I also had to fight this problem for a racing game. As Robert
suggested, average your delta times, it's the only way you can smooth
things out. I use a window of 5 frames per second for which i sum up
the delta times and divide by the number of frames. An example

15ms, 15ms, 33ms, 15ms, 15ms will give you an average delta time of
18.6ms for frame 6. The 33ms will also influence the delta time of the
next 4 frames after it. To avoid that effect you could use weighted
averaging: frame delta times that are newer receive a higher weight
(just an example, haven't boughtered using it)

On 2 Feb., 06:55, "[email protected]"
<[email protected]> wrote:
> I am already doing the animation in a time-based fashion.

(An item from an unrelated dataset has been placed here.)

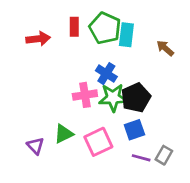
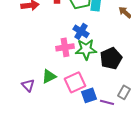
black pentagon: (136, 98) -> (111, 58), moved
blue square: (134, 130) -> (89, 95), moved
purple line: (141, 158) -> (107, 102), moved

However,
> when I scroll the texture at a constant speed across the screen, I can
> see stuttering when the frame rate changes between 60fps and 30fps.

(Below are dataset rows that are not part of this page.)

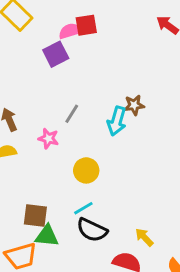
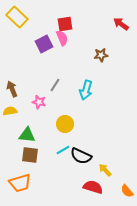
pink semicircle: (70, 31) -> (62, 38), moved, turned 84
brown star: (134, 105) -> (101, 55), moved
black semicircle: (92, 230) -> (81, 156), moved
green triangle: (47, 236) -> (27, 135), moved

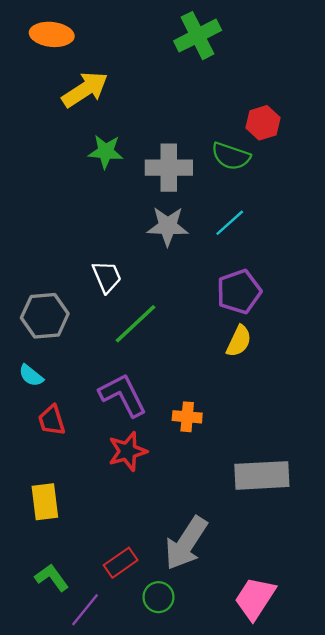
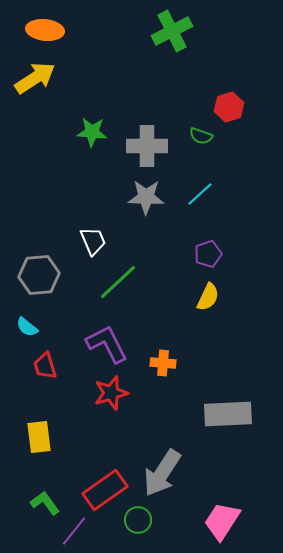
yellow arrow: (85, 90) -> (35, 78), moved
green semicircle: (231, 156) -> (201, 136), size x0.7
purple pentagon: (239, 292) -> (208, 254), size x0.7
red rectangle: (121, 563) -> (105, 490), size x1.5

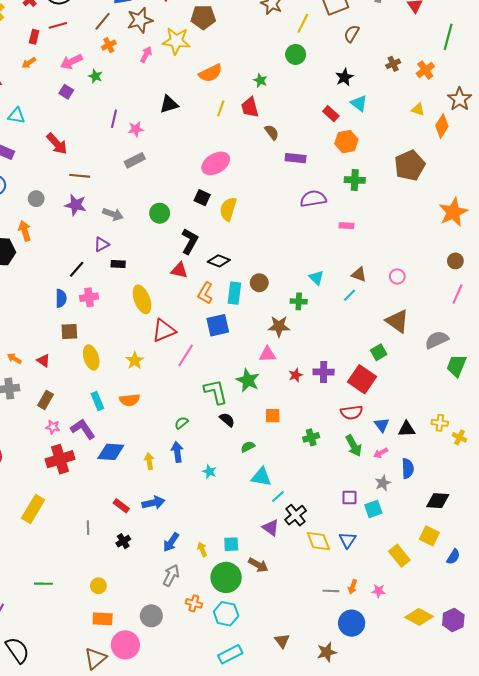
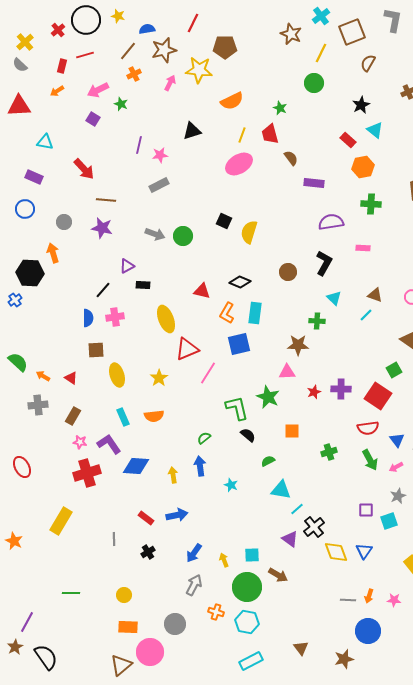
pink ellipse: (216, 163) -> (239, 164), moved
gray arrow: (113, 214) -> (155, 234), moved
black L-shape: (190, 241) -> (324, 263), moved
brown circle: (259, 283) -> (288, 272), moved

> Apparently the human eye is very good at detecting this kind of
> anomaly.
>
> On Feb 1, 4:35 pm, Robert Green <[email protected]> wrote:
>
> > What MrChaz said.  Use time-based animation and then if you want to
> > smooth out the rough spots, you can tick using a running average.
>
> > On Feb 1, 1:02 pm, MrChaz <[email protected]> wrote:
>
> > > The easiest way to achieve a smooth rotation is to multiply the
> > > rotation amount by the time difference between the current frame and
> > > the last frame - that way the amount moved is constant over time.
>
> > > On Feb 1, 5:18 pm, "[email protected]"
>
> > > <[email protected]> wrote:
> > > > Hello Android OpenGL/real-time gurus,
>
> > > > I am drawing a pretty simple scene, with one large texture the about
> > > > size of the screen (two triangles). I notice that the frame-rate is
> > > > irregular: in most of cases, a frame finishes in 17 ms. However, in
> > > > about 1 of 10 times, the frame finishes in 33ms.
>
> > > > My guess is probably some background services need to run. However,
> > > > the Linux scheduler is biased towards my FG app, so the BG services
> > > > are usually starved, until they can't take it anymore and they grab
> > > > the CPU from my app ....
>
> > > > I am seeing stuttering in the animation. Is this due to the irregular
> > > > frame rate? Should I delay each frame so that all frames are rendered
> > > > with 33ms frame time? If so, what's the best technique of achieving
> > > > this?
>
> > > > Is there an API that I can call to guarantee CPU resources for the
> > > > render thread .... I really hope Android runs on some sort of real
> > > > time kernel ...
>
> > > > Thanks!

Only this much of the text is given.